Zelensky even got the “knife hand” from the Vice President, which my friend Jack Posobiec assures me is bad news. When a marine gives you the knife hand, you’ve really messed up.
As if to further underline the depth of the unfolding catastrophe, the camera cut to Ukraine’s ambassador to the US, Oksana Markarova, who sat with her head in her hands. Her face said it all.
Disaster.
Zelensky was asked to leave the White House. There was no agreement, nothing was signed. Just go.
The obvious question now: What’s next for the little man from Kiev?
Zelensky is already feeling the financial sting of his ill-advised behavior. Secretary of State Marco Rubio has cut all USAID funding for rebuilding Ukraine’s devastated energy-transmission system, and official White House sources are saying further military aid—billions of dollars’ worth of vital radars, ammunition and missiles—is now going to be withheld. Elon Musk has suggested a full DOGE audit of every penny Ukraine has received since 2022.
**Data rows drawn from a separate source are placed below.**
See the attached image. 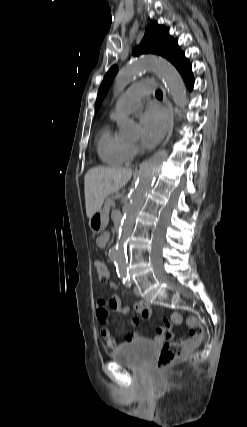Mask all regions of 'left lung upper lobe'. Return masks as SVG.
I'll list each match as a JSON object with an SVG mask.
<instances>
[{
  "label": "left lung upper lobe",
  "mask_w": 247,
  "mask_h": 427,
  "mask_svg": "<svg viewBox=\"0 0 247 427\" xmlns=\"http://www.w3.org/2000/svg\"><path fill=\"white\" fill-rule=\"evenodd\" d=\"M157 54L169 60L175 67L186 60L184 54L179 50L177 40L169 35V29L152 22L146 27L144 37L139 46L133 51L135 56L141 54ZM117 66H112L106 73L97 96L96 110L99 108L103 98L117 73Z\"/></svg>",
  "instance_id": "1"
}]
</instances>
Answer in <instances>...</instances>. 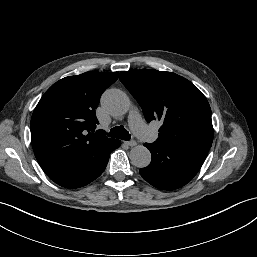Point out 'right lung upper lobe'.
I'll list each match as a JSON object with an SVG mask.
<instances>
[{
	"instance_id": "cb5924a9",
	"label": "right lung upper lobe",
	"mask_w": 257,
	"mask_h": 257,
	"mask_svg": "<svg viewBox=\"0 0 257 257\" xmlns=\"http://www.w3.org/2000/svg\"><path fill=\"white\" fill-rule=\"evenodd\" d=\"M118 73L90 71L53 84L37 104L30 123L33 150L49 176L81 165L113 140L91 133L101 94Z\"/></svg>"
}]
</instances>
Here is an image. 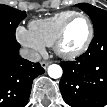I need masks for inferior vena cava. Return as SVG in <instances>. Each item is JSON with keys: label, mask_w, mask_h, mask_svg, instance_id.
Masks as SVG:
<instances>
[{"label": "inferior vena cava", "mask_w": 107, "mask_h": 107, "mask_svg": "<svg viewBox=\"0 0 107 107\" xmlns=\"http://www.w3.org/2000/svg\"><path fill=\"white\" fill-rule=\"evenodd\" d=\"M20 55L22 58L27 59L34 63L39 62L41 60V56L39 53L27 48L20 49Z\"/></svg>", "instance_id": "602c4592"}]
</instances>
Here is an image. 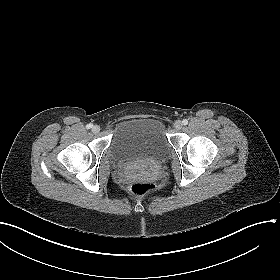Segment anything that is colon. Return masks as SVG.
<instances>
[{"label": "colon", "instance_id": "obj_1", "mask_svg": "<svg viewBox=\"0 0 280 280\" xmlns=\"http://www.w3.org/2000/svg\"><path fill=\"white\" fill-rule=\"evenodd\" d=\"M156 187L144 180H134L130 185V191L137 196H145L155 191Z\"/></svg>", "mask_w": 280, "mask_h": 280}]
</instances>
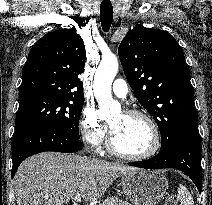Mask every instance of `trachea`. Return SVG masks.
<instances>
[{
  "label": "trachea",
  "mask_w": 212,
  "mask_h": 205,
  "mask_svg": "<svg viewBox=\"0 0 212 205\" xmlns=\"http://www.w3.org/2000/svg\"><path fill=\"white\" fill-rule=\"evenodd\" d=\"M113 20V7L111 4L100 5V21L103 31L108 32Z\"/></svg>",
  "instance_id": "1"
}]
</instances>
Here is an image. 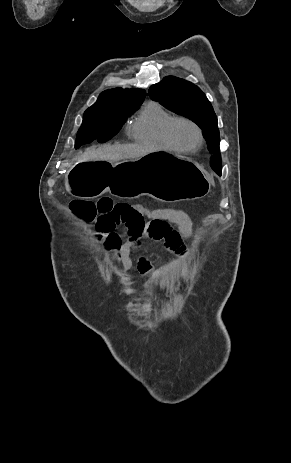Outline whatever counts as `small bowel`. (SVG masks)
I'll return each instance as SVG.
<instances>
[{"label":"small bowel","instance_id":"small-bowel-1","mask_svg":"<svg viewBox=\"0 0 291 463\" xmlns=\"http://www.w3.org/2000/svg\"><path fill=\"white\" fill-rule=\"evenodd\" d=\"M127 239L123 240L121 234L115 229H101L91 235L94 243H103L104 248L112 252L114 260L124 270L134 264L131 259L132 251L139 248L144 238L153 241H163L166 247L178 258L186 260L189 250L184 238L190 237L192 225L189 217L181 210L170 208L144 209L138 205H131V212L125 220ZM178 227L175 230L171 227ZM137 267L141 274L151 278H164L165 274L155 269L146 256H140Z\"/></svg>","mask_w":291,"mask_h":463}]
</instances>
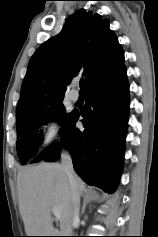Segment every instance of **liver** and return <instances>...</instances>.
<instances>
[{"label": "liver", "mask_w": 158, "mask_h": 237, "mask_svg": "<svg viewBox=\"0 0 158 237\" xmlns=\"http://www.w3.org/2000/svg\"><path fill=\"white\" fill-rule=\"evenodd\" d=\"M80 195H92L75 175ZM19 211L28 236H66L72 232V197L66 172L61 164L40 163L25 167L17 174ZM84 195V196H85ZM60 211V231L53 227L51 211Z\"/></svg>", "instance_id": "6515ba94"}]
</instances>
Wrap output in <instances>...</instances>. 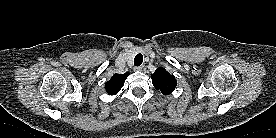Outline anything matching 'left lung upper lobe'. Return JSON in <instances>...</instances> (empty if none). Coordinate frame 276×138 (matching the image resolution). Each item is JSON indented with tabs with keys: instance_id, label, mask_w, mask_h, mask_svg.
<instances>
[{
	"instance_id": "1",
	"label": "left lung upper lobe",
	"mask_w": 276,
	"mask_h": 138,
	"mask_svg": "<svg viewBox=\"0 0 276 138\" xmlns=\"http://www.w3.org/2000/svg\"><path fill=\"white\" fill-rule=\"evenodd\" d=\"M151 79L154 87L163 95L171 94L177 85L175 77L162 67L156 69Z\"/></svg>"
}]
</instances>
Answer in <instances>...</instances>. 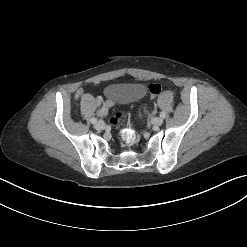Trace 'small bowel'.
I'll list each match as a JSON object with an SVG mask.
<instances>
[{
  "instance_id": "small-bowel-1",
  "label": "small bowel",
  "mask_w": 247,
  "mask_h": 247,
  "mask_svg": "<svg viewBox=\"0 0 247 247\" xmlns=\"http://www.w3.org/2000/svg\"><path fill=\"white\" fill-rule=\"evenodd\" d=\"M83 95V91L82 90H79L77 93H76V99L80 98L81 96Z\"/></svg>"
}]
</instances>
In an interview with Fox after he left the White House on Friday, Zelensky seemed puzzled by what had just happened, a bit like an addict who wakes up the morning after a massive bender and wonders why the mirrors are all broken and there’s a hole in the bedroom door and his hands are bloody and bruised and his foot hurts. He’s since said he believes a deal with the US is still possible. US pressure may be enough to bring him back to the table with a better attitude.
But if it isn’t, it’s hard to see where Zelensky goes from here.
The incident has horrified Ukraine’s European allies. And while there’s bold talk of “going it alone” and supporting Ukraine without the US, that simply won’t happen. As much as Europe might like to think it has an independent capability to support a proxy war or even a direct war against Russia, it doesn’t. Such talk is pure bluster.
Last week, Zelensky said he would be willing to step aside to secure peace. Don’t be surprised if he’s held to his word very soon.